→ **EXERCISE DATA**:

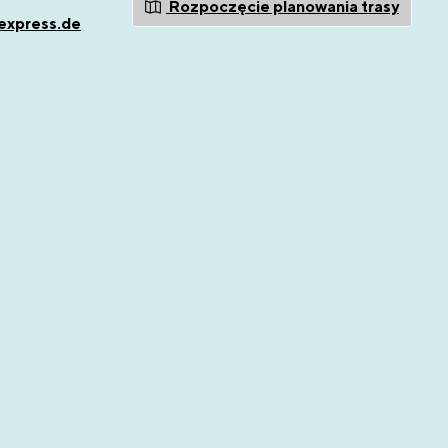
Rozpoczęcie planowania trasy
express.de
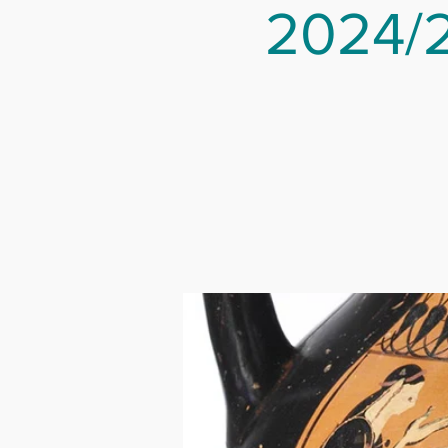
2024/2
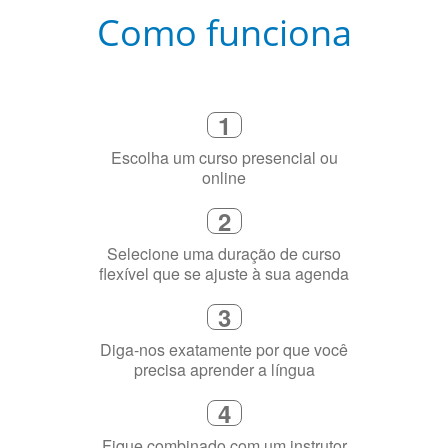
Como funciona
1
Escolha um curso presencial ou
online
2
Selecione uma duração de curso
flexível que se ajuste à sua agenda
3
Diga-nos exatamente por que você
precisa aprender a língua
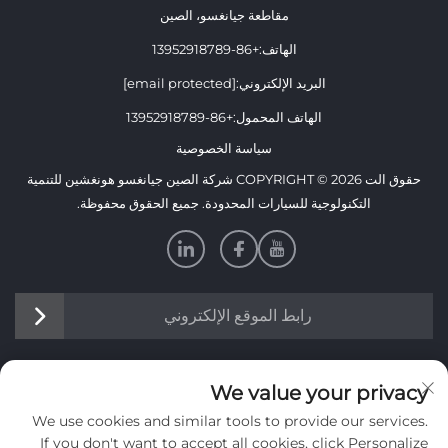
مقاطعة جيانغسو، الصين
الهاتف:
+86-13952918789
البريد الإلكتروني:
[email protected]
الهاتف المحمول:
+86-13952918789
سياسة الخصوصية
حقوق الت COPYRIGHT © 2026 شركة الصين جيانغسو هونغشين للتنمية
التكنولوجية للسيارات المحدودة. جميع الحقوق محفوظة.
رابط الموقع الإلكتروني
معلومات
We value your privacy
We use cookies and similar tools to provide our services.
اشترك لتلقي نشرتنا الإخبارية الأسبوعية
If you don't want to accept all cookies, click Personalize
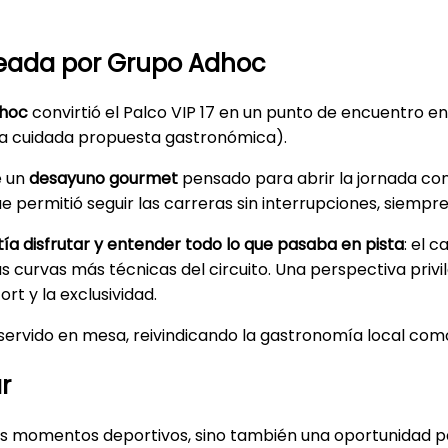
 creada por Grupo Adhoc
hoc
convirtió el Palco VIP 17 en un punto de encuentro e
una cuidada propuesta gastronómica).
e un
desayuno gourmet
pensado para abrir la jornada con
e permitió seguir las carreras sin interrupciones, siempr
itía disfrutar y entender todo lo que pasaba en pista
: el 
 curvas más técnicas del circuito. Una perspectiva privile
rt y la exclusividad.
servido en mesa, reivindicando la gastronomía local como
r
es momentos deportivos, sino también una oportunidad pa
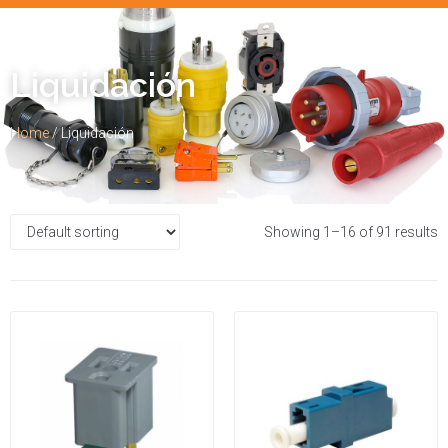
Liquidación
Home
/ Liquidación
Showing 1–16 of 91 results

→ **EXERCISE**:
In the data above, how many lines carry the string "curso"? Only the number should be given.

→ **COMPLETED TASK**:
2